Congratulations to the graduates of the YLC fall 2023 Nashville and Williamson County Cohorts! Eighty-six talented young professionals participated in YLC’s fall training program, where they convened over the course of 11-weeks to advance their knowledge of topics deemed essential for successful nonprofit board leaders. The fall 2023 semester was the first fully in-person training season since spring 2020, and offered participants the opportunity to engage weekly with other likeminded individuals looking to elevate their capacity to effectively serve.
As participants prepare to transition into their yearlong board internships, YLC is excited to witness another generation of phenomenal young leaders, poised to support the growth and success of our local nonprofit community. To view a full listing of the fall 2023 graduates, please click on the appropriate roster below:
On November 9th, Young Leaders Council hosted its annual Leadership Luncheon fundraising event, featuring a dynamic keynote conversation with Butch Spyridon (Nashville Convention & Visitors Corp) and Kevin Lavender (Fifth Third Bank). The conversation was moderated by YLC alumna and Assistant Dean of External Relations & Strategic Partnerships for the Jack C. Massey College of Business, Jill Robinson. The discussion focused on the importance of building community connections through volunteer leadership.

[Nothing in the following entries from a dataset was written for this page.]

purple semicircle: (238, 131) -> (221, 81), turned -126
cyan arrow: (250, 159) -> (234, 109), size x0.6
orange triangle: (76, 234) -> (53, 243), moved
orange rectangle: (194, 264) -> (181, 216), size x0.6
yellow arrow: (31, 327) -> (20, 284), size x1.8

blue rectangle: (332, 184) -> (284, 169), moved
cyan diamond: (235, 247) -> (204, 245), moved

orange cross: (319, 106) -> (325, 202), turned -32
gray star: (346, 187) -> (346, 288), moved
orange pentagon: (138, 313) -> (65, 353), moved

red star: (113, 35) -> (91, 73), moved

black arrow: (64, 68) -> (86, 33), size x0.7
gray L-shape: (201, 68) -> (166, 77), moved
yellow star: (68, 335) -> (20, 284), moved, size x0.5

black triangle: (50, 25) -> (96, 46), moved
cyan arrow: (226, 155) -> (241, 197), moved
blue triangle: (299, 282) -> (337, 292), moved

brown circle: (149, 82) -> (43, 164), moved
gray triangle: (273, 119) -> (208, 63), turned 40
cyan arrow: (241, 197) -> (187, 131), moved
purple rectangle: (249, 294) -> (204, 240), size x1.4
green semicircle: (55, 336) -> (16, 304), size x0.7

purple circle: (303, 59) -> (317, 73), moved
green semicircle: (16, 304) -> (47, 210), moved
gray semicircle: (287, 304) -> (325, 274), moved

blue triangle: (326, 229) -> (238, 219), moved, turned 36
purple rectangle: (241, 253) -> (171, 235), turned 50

Over 300 guests registered to attend the Leadership Luncheon, which serves as YLC’s largest fundraising event of the year. During the event, YLC celebrated the lasting legacy of former Executive Director, Diane L. Hayes by renaming the Legacy of Leadership Award in her honor. YLC also announced Sydney Ball (NFP) as the 2023 Young Leader of the Year and recognized Jill Robinson as the Diane L. Hayes Legacy of Leadership Award recipient.
Over the years, YLC has facilitated training for more than 3,000 individuals, many of whom continue to serve and support our local nonprofit community as board leaders. As participants graduate from the program, many of them transition into a one-year board internship, where they can put their newfound knowledge and skills to use and immediately make an impact in the community.
We recently received an inspiring note from Sarah Lingo, Executive Director for Sister Cities, a nonprofit organization focused on promoting peace through mutual respect, understanding, and cooperation by connecting individuals in Nashville to other people around the world. Sarah shared her experience with one of YLC’s recent alumni, Madison Ayers, a YLC Nashville Class 78 graduate who completed her one-year board internship with the organization. Please see Sarah’s note below.
“Madison has become an important part of our board and our organization. She has participated in many events including helping us prepare for our largest fundraising gala, donating homemade macarons for the event, donating a personal yoga instruction class for our silent auction, and regularly participates in all things we do. In May, she accompanied an official delegation visit to Erbil, Kurdistan, Iraq as we explored a possible new sister city relationship between Erbil and Nashville. This was a huge endeavor and one where Madison, as our youngest delegation member, showed an incredible amount of professionalism, cultural competency, and leadership. Madison has consistently shown an effort to reach out to our Kurdish brothers and sisters here in Nashville as well as forge connections with those living in Erbil. I am continuously impressed with her and have come to lean on her as a vital member of our organization, as well as a friend. Though she technically could not vote on the Erbil relationship, she was a strong voice of recommendation for our board to look to when making this major decision. Her participation in this delegation visit was, in simple terms, a really big deal.”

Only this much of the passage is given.